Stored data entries
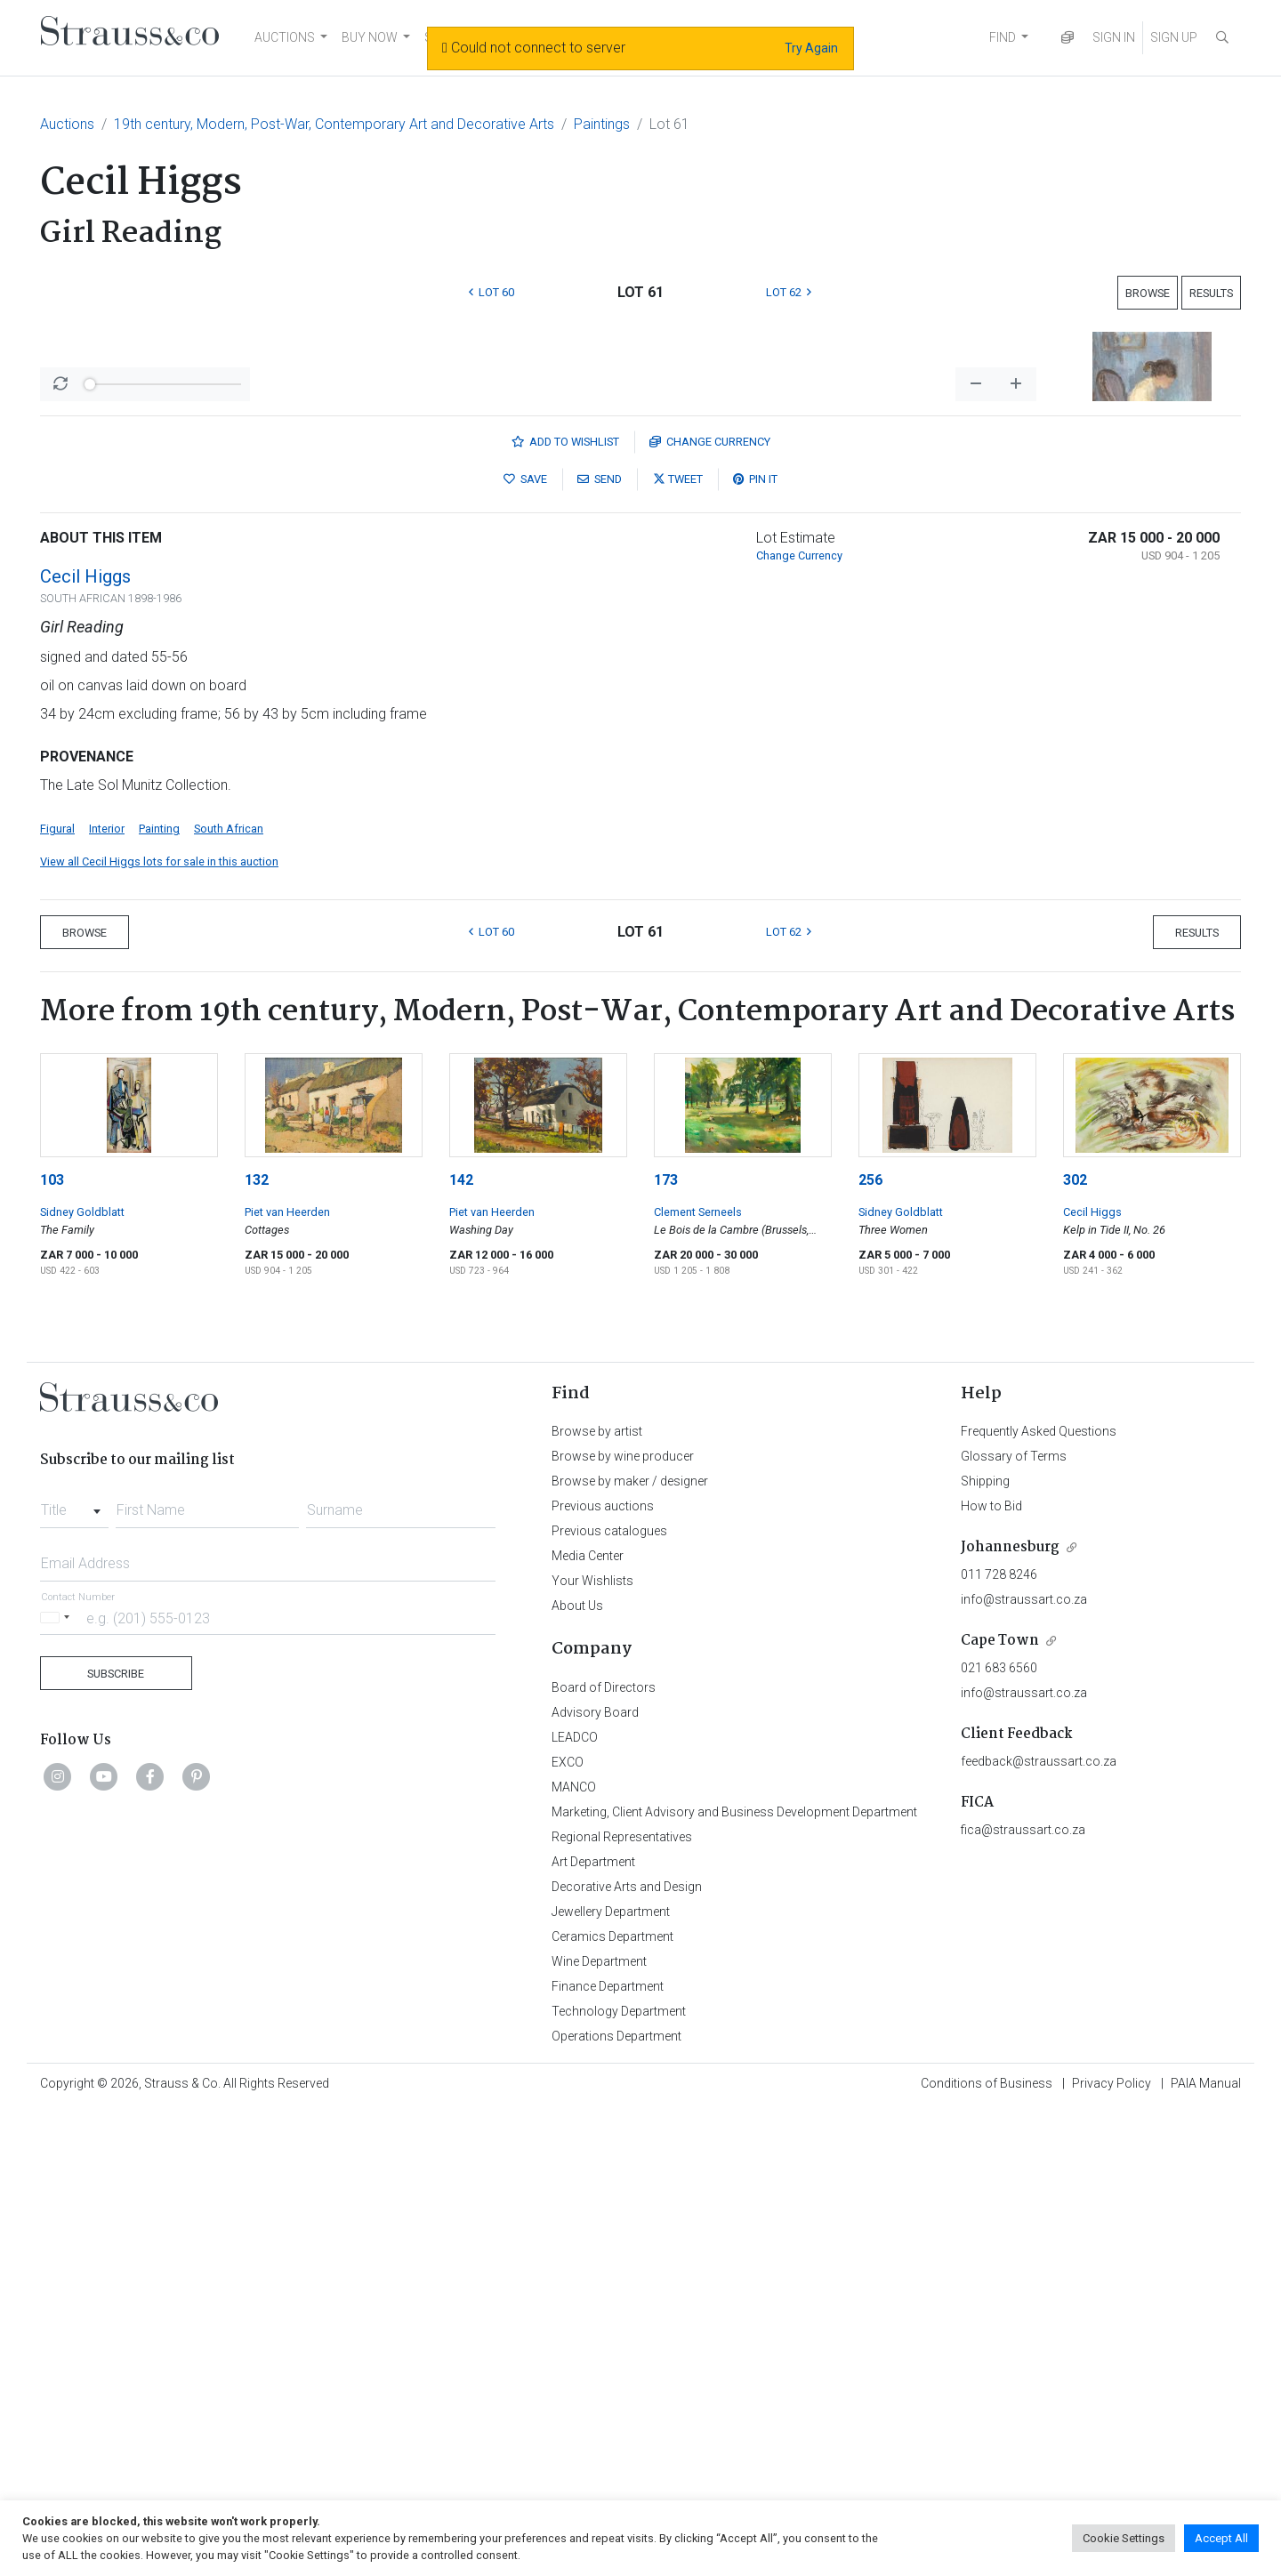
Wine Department (599, 2427)
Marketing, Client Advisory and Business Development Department (734, 2278)
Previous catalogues (609, 1997)
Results (1211, 293)
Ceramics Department (612, 2402)
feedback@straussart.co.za (1038, 2227)
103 (52, 1646)
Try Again (811, 48)
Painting (159, 1294)
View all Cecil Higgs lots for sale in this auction (159, 1327)
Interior (107, 1294)
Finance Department (608, 2452)
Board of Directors (604, 2153)
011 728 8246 (999, 2040)
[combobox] (74, 1971)
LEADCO (575, 2203)
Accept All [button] (1221, 2538)
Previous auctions (603, 1972)
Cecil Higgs (85, 1042)
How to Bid (991, 1972)
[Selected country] (58, 2083)
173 (666, 1646)
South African (228, 1294)
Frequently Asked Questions (1038, 1897)
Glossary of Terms (1014, 1922)
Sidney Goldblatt (82, 1678)
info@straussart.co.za (1024, 2065)
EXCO (568, 2228)
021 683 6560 (999, 2134)
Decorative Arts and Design (627, 2353)
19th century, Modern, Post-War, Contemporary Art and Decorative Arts (334, 124)
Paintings (602, 124)
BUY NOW (370, 37)
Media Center (588, 2022)
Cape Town (1000, 2107)
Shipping (985, 1947)
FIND (1002, 37)
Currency (709, 907)
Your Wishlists (592, 2047)
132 (257, 1646)
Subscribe (115, 2139)
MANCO (574, 2253)
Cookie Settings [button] (1123, 2538)
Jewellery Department (611, 2378)
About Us (577, 2072)
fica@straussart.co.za (1023, 2296)
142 (461, 1646)
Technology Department (619, 2477)
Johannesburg (1010, 2013)
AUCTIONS (284, 37)
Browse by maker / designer (630, 1947)
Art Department (593, 2328)
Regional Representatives (622, 2303)
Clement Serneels (698, 1678)
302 (1075, 1646)
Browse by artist (597, 1897)
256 (870, 1646)
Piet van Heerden (287, 1678)
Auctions (67, 124)
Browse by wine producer (623, 1922)
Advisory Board (595, 2178)
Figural (57, 1294)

### YOUR OBJECTIVE:
The answer is the run of lines above from the line containing "Try Again (811, 48)" through the line containing "142 (461, 1646)", copied exactly and alone.

### EXERCISE RESPONSE:
Try Again (811, 48)
Painting (159, 1294)
View all Cecil Higgs lots for sale in this auction (159, 1327)
Interior (107, 1294)
Finance Department (608, 2452)
Board of Directors (604, 2153)
011 728 8246 (999, 2040)
[combobox] (74, 1971)
LEADCO (575, 2203)
Accept All [button] (1221, 2538)
Previous auctions (603, 1972)
Cecil Higgs (85, 1042)
How to Bid (991, 1972)
[Selected country] (58, 2083)
173 (666, 1646)
South African (228, 1294)
Frequently Asked Questions (1038, 1897)
Glossary of Terms (1014, 1922)
Sidney Goldblatt (82, 1678)
info@straussart.co.za (1024, 2065)
EXCO (568, 2228)
021 683 6560 (999, 2134)
Decorative Arts and Design (627, 2353)
19th century, Modern, Post-War, Contemporary Art and Decorative Arts (334, 124)
Paintings (602, 124)
BUY NOW (370, 37)
Media Center (588, 2022)
Cape Town (1000, 2107)
Shipping (985, 1947)
FIND (1002, 37)
Currency (709, 907)
Your Wishlists (592, 2047)
132 (257, 1646)
Subscribe (115, 2139)
MANCO (574, 2253)
Cookie Settings [button] (1123, 2538)
Jewellery Department (611, 2378)
About Us (577, 2072)
fica@straussart.co.za (1023, 2296)
142 (461, 1646)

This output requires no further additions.